§ **RECORDS FOR THIS TASK**
------------------------------

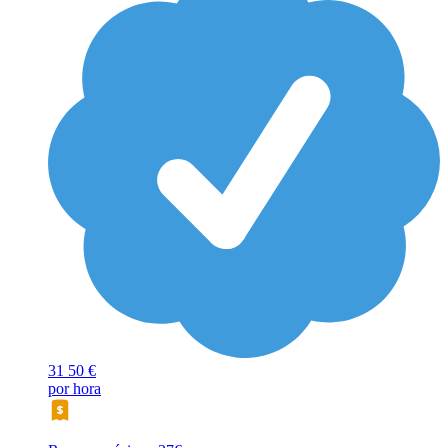
31
50 €
por hora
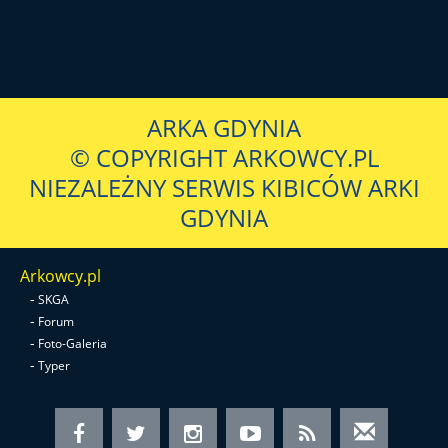
ARKA GDYNIA
© COPYRIGHT ARKOWCY.PL
NIEZALEŻNY SERWIS KIBICÓW ARKI
GDYNIA
Arkowcy.pl
-
SKGA
-
Forum
-
Foto-Galeria
-
Typer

------------------------------

§ **DIRECTIONS FOR THIS TASK**
Every entry above needs to be retyped exactly; drop the pictures.

§ **EXERCISE ANSWER**
31
50 €
por hora
ARKA GDYNIA
© COPYRIGHT ARKOWCY.PL
NIEZALEŻNY SERWIS KIBICÓW ARKI
GDYNIA
Arkowcy.pl
-
SKGA
-
Forum
-
Foto-Galeria
-
Typer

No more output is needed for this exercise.